[Opening DATA SHOWN section]

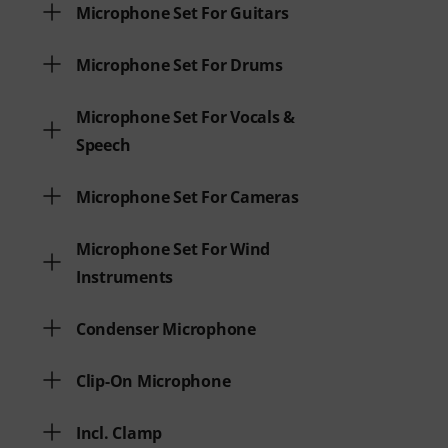
Microphone Set For Guitars
Microphone Set For Drums
Microphone Set For Vocals &
Speech
Microphone Set For Cameras
Microphone Set For Wind
Instruments
Condenser Microphone
Clip-On Microphone
Incl. Clamp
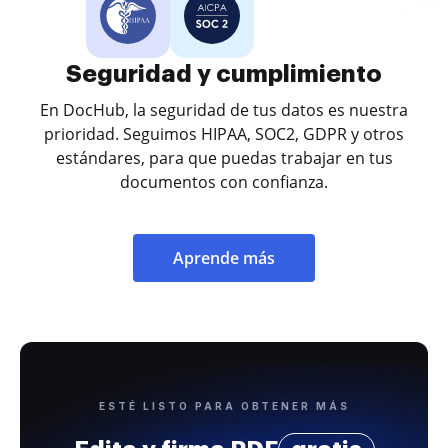
Seguridad y cumplimiento
En DocHub, la seguridad de tus datos es nuestra
prioridad. Seguimos HIPAA, SOC2, GDPR y otros
estándares, para que puedas trabajar en tus
documentos con confianza.
Aprende más
ESTÉ LISTO PARA OBTENER MÁS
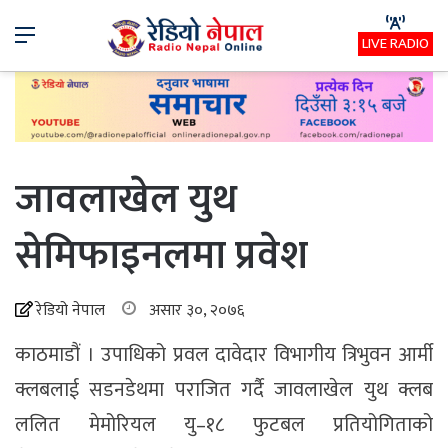
Menu
LIVE RADIO
जावलाखेल युथ
सेमिफाइनलमा प्रवेश
रेडियो नेपाल
असार ३०, २०७६
काठमाडौं । उपाधिको प्रवल दावेदार विभागीय त्रिभुवन आर्मी
क्लबलाई सडनडेथमा पराजित गर्दै जावलाखेल युथ क्लब
ललित मेमोरियल यु–१८ फुटबल प्रतियोगिताको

[Closing DATA SHOWN section]

## EXERCISE DESCRIPTION
Copy the data above line for line, skipping every picture.

## ANSWER TO THIS PROBLEM
Microphone Set For Guitars
Microphone Set For Drums
Microphone Set For Vocals &
Speech
Microphone Set For Cameras
Microphone Set For Wind
Instruments
Condenser Microphone
Clip-On Microphone
Incl. Clamp
Seguridad y cumplimiento
En DocHub, la seguridad de tus datos es nuestra
prioridad. Seguimos HIPAA, SOC2, GDPR y otros
estándares, para que puedas trabajar en tus
documentos con confianza.
Aprende más
ESTÉ LISTO PARA OBTENER MÁS
Menu
LIVE RADIO
जावलाखेल युथ
सेमिफाइनलमा प्रवेश
रेडियो नेपाल
असार ३०, २०७६
काठमाडौं । उपाधिको प्रवल दावेदार विभागीय त्रिभुवन आर्मी
क्लबलाई सडनडेथमा पराजित गर्दै जावलाखेल युथ क्लब
ललित मेमोरियल यु–१८ फुटबल प्रतियोगिताको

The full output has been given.